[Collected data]

=-=-=

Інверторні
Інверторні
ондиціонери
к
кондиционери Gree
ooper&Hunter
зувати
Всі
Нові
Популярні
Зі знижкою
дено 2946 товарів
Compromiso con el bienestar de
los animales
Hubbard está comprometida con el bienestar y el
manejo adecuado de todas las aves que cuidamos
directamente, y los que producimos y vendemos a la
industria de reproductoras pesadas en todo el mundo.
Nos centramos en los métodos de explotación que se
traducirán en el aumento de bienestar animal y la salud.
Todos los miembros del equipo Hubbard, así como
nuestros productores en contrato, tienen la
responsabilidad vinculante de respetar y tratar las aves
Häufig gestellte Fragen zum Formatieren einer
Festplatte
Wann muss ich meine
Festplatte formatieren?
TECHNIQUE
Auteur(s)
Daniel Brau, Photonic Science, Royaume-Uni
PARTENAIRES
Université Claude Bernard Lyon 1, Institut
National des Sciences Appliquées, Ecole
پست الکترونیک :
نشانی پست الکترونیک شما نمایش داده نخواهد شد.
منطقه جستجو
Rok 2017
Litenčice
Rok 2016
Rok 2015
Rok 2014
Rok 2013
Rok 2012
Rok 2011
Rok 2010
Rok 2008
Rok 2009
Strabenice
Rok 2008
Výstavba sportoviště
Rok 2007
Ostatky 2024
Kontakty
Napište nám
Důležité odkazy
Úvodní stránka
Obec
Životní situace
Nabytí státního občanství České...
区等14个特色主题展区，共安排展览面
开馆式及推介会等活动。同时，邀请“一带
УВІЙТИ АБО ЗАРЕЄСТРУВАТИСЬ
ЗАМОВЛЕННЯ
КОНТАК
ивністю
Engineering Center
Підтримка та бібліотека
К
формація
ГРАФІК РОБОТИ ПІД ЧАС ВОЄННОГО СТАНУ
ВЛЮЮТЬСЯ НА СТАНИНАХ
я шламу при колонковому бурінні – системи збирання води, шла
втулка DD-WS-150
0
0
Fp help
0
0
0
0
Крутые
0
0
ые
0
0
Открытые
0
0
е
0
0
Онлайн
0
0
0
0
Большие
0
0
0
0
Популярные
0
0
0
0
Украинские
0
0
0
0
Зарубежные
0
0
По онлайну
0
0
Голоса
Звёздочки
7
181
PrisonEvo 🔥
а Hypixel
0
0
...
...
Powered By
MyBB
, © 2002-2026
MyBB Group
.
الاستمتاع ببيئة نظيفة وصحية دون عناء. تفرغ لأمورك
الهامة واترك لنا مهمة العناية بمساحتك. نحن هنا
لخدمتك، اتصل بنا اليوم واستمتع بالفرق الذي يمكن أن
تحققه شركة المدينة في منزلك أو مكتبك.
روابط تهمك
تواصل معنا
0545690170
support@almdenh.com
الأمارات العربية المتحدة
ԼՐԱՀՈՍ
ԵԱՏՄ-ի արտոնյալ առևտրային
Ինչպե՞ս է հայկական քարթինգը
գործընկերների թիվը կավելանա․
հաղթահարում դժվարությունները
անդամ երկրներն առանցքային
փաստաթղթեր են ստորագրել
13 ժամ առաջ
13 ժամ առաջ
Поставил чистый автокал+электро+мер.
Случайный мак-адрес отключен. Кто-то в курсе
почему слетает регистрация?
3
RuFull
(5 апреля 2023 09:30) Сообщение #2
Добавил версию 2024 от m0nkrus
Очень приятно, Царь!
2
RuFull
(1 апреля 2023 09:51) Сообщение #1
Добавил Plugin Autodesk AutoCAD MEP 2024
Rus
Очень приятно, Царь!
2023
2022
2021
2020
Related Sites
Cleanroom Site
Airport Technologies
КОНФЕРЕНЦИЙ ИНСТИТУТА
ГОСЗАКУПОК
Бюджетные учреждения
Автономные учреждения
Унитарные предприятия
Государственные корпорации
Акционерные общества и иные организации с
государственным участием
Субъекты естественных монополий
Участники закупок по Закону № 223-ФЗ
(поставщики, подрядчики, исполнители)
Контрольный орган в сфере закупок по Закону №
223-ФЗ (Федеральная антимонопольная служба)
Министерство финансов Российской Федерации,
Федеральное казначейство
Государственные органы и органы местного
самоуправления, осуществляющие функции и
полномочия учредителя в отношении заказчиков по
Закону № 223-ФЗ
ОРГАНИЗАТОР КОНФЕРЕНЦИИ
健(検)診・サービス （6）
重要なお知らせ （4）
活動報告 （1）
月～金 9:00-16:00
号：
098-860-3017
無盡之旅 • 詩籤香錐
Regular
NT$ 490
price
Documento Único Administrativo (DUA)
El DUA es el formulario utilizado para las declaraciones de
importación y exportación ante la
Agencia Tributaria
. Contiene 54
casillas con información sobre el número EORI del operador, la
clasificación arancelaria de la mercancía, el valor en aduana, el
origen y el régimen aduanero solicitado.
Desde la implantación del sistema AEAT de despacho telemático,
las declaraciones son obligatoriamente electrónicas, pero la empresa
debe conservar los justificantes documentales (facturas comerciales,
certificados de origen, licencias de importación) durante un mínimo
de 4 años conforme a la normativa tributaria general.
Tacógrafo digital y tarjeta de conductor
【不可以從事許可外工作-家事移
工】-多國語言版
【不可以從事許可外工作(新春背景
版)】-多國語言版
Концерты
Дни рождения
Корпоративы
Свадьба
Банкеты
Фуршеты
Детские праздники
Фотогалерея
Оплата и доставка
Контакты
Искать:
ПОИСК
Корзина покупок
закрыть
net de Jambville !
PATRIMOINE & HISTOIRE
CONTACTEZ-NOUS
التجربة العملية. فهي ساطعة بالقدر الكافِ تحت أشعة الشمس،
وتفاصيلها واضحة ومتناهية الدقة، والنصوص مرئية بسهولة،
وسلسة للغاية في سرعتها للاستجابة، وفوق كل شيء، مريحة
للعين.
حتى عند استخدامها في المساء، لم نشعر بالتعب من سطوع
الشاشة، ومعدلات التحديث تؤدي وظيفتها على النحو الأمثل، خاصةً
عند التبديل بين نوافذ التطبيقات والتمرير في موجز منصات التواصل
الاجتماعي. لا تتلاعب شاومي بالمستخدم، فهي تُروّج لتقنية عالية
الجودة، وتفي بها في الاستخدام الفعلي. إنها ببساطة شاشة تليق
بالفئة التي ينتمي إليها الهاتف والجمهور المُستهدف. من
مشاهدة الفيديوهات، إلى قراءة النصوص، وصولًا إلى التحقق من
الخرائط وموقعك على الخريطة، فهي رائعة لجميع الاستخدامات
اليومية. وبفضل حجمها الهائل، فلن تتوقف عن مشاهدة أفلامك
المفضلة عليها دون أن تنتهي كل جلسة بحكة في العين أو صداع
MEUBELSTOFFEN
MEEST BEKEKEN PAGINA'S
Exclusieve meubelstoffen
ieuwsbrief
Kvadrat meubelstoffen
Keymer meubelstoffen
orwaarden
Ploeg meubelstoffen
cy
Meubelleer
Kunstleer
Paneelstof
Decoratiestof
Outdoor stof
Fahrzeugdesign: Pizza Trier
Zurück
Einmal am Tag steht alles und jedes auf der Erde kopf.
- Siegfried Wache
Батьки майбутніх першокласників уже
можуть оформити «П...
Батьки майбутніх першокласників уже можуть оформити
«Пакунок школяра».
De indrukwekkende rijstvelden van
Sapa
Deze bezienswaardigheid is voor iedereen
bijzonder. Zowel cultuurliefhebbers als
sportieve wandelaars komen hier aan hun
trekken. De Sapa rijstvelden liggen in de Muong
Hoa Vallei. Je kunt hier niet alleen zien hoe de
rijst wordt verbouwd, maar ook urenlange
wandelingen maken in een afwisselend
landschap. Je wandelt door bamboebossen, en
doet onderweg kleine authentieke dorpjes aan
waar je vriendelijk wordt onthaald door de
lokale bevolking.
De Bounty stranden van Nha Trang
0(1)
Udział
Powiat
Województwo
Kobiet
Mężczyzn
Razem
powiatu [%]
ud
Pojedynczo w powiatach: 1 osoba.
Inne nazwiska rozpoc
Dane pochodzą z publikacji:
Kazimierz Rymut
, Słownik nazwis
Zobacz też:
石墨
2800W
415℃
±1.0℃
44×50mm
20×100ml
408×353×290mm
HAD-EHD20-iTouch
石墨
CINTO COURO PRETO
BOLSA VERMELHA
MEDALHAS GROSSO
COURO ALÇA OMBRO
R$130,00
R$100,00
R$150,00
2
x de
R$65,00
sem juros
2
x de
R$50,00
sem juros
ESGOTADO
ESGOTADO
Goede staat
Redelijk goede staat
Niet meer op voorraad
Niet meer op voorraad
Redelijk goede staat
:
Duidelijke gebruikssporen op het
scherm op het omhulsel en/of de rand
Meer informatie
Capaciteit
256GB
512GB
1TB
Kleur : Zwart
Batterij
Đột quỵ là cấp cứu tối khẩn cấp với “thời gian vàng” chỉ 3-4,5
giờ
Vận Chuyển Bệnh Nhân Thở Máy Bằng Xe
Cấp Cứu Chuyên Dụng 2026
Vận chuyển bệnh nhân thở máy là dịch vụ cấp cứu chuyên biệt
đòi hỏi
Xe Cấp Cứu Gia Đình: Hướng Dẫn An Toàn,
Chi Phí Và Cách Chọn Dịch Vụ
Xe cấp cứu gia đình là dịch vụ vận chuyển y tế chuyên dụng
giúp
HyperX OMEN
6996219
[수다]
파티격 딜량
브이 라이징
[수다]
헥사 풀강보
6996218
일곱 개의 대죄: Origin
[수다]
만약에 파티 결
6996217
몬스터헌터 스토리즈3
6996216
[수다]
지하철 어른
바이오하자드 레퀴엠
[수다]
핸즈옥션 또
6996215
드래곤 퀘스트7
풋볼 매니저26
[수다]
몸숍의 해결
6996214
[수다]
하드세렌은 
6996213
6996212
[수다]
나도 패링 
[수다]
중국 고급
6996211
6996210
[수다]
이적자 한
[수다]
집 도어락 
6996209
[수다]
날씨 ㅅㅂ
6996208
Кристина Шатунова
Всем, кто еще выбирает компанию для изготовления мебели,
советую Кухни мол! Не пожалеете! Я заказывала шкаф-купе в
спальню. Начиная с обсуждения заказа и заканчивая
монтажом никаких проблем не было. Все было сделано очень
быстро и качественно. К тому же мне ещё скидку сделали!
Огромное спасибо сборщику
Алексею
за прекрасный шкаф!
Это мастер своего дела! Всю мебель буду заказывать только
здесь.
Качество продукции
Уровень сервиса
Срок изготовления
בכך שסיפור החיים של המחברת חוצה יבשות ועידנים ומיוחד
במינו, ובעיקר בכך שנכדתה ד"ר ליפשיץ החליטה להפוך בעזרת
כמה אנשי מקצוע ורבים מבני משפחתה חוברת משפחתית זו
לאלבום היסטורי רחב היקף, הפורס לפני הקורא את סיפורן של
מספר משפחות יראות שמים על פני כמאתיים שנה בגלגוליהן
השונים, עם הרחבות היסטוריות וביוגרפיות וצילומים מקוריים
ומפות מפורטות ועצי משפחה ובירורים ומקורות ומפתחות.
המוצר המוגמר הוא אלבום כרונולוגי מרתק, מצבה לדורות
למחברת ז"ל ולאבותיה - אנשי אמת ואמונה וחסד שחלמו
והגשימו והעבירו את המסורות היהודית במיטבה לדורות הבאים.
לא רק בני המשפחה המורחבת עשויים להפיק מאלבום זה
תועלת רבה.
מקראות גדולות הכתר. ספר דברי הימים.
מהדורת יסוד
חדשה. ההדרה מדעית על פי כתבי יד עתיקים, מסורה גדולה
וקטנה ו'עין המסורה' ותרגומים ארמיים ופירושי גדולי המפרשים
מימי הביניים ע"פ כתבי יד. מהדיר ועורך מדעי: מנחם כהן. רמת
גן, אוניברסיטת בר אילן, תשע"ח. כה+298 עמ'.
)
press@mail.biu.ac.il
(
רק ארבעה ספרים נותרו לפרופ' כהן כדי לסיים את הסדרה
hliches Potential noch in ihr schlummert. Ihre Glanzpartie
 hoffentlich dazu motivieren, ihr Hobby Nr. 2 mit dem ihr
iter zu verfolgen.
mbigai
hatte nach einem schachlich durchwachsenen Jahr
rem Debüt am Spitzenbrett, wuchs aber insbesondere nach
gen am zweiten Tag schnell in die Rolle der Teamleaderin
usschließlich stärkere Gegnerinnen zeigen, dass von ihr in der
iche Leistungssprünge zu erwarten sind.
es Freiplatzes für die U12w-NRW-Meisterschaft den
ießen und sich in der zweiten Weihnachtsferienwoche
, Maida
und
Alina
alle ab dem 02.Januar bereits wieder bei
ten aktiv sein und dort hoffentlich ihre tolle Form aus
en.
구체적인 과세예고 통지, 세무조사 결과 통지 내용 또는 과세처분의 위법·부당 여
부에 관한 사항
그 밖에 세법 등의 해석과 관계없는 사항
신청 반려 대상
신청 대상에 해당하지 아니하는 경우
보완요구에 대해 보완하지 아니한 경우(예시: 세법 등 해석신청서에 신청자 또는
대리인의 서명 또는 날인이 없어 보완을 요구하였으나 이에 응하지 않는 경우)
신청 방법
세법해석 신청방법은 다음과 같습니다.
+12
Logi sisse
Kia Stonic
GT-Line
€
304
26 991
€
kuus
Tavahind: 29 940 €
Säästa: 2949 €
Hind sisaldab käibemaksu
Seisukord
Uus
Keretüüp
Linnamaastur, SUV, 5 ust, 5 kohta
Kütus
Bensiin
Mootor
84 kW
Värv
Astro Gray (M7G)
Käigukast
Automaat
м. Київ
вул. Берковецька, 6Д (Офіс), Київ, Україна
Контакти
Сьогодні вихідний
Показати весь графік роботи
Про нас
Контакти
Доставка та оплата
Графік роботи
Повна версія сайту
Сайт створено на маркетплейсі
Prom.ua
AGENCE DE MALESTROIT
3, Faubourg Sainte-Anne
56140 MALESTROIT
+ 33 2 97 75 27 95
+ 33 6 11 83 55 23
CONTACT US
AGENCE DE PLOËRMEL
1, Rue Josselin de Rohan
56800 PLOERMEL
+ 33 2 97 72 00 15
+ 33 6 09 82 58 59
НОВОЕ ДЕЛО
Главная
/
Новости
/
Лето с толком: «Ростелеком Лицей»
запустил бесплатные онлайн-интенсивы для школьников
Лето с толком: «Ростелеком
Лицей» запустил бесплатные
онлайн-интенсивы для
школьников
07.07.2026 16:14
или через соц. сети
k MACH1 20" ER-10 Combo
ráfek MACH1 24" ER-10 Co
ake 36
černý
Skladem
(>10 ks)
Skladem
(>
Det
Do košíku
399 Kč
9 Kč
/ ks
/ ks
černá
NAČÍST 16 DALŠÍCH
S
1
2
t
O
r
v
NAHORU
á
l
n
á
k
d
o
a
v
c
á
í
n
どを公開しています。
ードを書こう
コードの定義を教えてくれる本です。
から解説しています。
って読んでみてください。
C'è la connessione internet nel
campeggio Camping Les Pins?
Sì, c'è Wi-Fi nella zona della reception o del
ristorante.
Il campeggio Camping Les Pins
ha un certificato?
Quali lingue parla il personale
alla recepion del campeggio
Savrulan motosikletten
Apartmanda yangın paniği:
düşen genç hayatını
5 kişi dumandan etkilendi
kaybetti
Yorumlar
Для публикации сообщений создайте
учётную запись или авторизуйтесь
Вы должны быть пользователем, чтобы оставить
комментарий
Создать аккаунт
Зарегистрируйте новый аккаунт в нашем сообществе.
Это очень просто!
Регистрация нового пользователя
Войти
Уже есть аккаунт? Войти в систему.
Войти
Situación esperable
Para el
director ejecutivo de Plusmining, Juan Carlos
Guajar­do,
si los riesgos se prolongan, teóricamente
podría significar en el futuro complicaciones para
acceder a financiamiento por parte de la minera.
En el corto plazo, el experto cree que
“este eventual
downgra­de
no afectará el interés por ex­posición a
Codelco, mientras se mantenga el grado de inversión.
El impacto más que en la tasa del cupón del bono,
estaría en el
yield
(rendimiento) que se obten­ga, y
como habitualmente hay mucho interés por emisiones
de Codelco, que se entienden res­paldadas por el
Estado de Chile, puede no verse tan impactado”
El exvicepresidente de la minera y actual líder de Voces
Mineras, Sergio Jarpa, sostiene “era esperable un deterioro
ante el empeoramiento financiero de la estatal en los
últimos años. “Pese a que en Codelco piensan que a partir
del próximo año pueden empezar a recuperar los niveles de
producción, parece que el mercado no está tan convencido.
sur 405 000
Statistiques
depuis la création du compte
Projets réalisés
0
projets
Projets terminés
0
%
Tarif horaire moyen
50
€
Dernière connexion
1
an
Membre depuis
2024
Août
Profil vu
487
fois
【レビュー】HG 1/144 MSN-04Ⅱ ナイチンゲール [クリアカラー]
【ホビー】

=-=-=

EXERCISE BRIEF: Starting with the first line of the records above, give back each line exactly until the line with "անդամ երկրներն առանցքային" has been given as well.

FINISHED TASK:
Інверторні
Інверторні
ондиціонери
к
кондиционери Gree
ooper&Hunter
зувати
Всі
Нові
Популярні
Зі знижкою
дено 2946 товарів
Compromiso con el bienestar de
los animales
Hubbard está comprometida con el bienestar y el
manejo adecuado de todas las aves que cuidamos
directamente, y los que producimos y vendemos a la
industria de reproductoras pesadas en todo el mundo.
Nos centramos en los métodos de explotación que se
traducirán en el aumento de bienestar animal y la salud.
Todos los miembros del equipo Hubbard, así como
nuestros productores en contrato, tienen la
responsabilidad vinculante de respetar y tratar las aves
Häufig gestellte Fragen zum Formatieren einer
Festplatte
Wann muss ich meine
Festplatte formatieren?
TECHNIQUE
Auteur(s)
Daniel Brau, Photonic Science, Royaume-Uni
PARTENAIRES
Université Claude Bernard Lyon 1, Institut
National des Sciences Appliquées, Ecole
پست الکترونیک :
نشانی پست الکترونیک شما نمایش داده نخواهد شد.
منطقه جستجو
Rok 2017
Litenčice
Rok 2016
Rok 2015
Rok 2014
Rok 2013
Rok 2012
Rok 2011
Rok 2010
Rok 2008
Rok 2009
Strabenice
Rok 2008
Výstavba sportoviště
Rok 2007
Ostatky 2024
Kontakty
Napište nám
Důležité odkazy
Úvodní stránka
Obec
Životní situace
Nabytí státního občanství České...
区等14个特色主题展区，共安排展览面
开馆式及推介会等活动。同时，邀请“一带
УВІЙТИ АБО ЗАРЕЄСТРУВАТИСЬ
ЗАМОВЛЕННЯ
КОНТАК
ивністю
Engineering Center
Підтримка та бібліотека
К
формація
ГРАФІК РОБОТИ ПІД ЧАС ВОЄННОГО СТАНУ
ВЛЮЮТЬСЯ НА СТАНИНАХ
я шламу при колонковому бурінні – системи збирання води, шла
втулка DD-WS-150
0
0
Fp help
0
0
0
0
Крутые
0
0
ые
0
0
Открытые
0
0
е
0
0
Онлайн
0
0
0
0
Большие
0
0
0
0
Популярные
0
0
0
0
Украинские
0
0
0
0
Зарубежные
0
0
По онлайну
0
0
Голоса
Звёздочки
7
181
PrisonEvo 🔥
а Hypixel
0
0
...
...
Powered By
MyBB
, © 2002-2026
MyBB Group
.
الاستمتاع ببيئة نظيفة وصحية دون عناء. تفرغ لأمورك
الهامة واترك لنا مهمة العناية بمساحتك. نحن هنا
لخدمتك، اتصل بنا اليوم واستمتع بالفرق الذي يمكن أن
تحققه شركة المدينة في منزلك أو مكتبك.
روابط تهمك
تواصل معنا
0545690170
support@almdenh.com
الأمارات العربية المتحدة
ԼՐԱՀՈՍ
ԵԱՏՄ-ի արտոնյալ առևտրային
Ինչպե՞ս է հայկական քարթինգը
գործընկերների թիվը կավելանա․
հաղթահարում դժվարությունները
անդամ երկրներն առանցքային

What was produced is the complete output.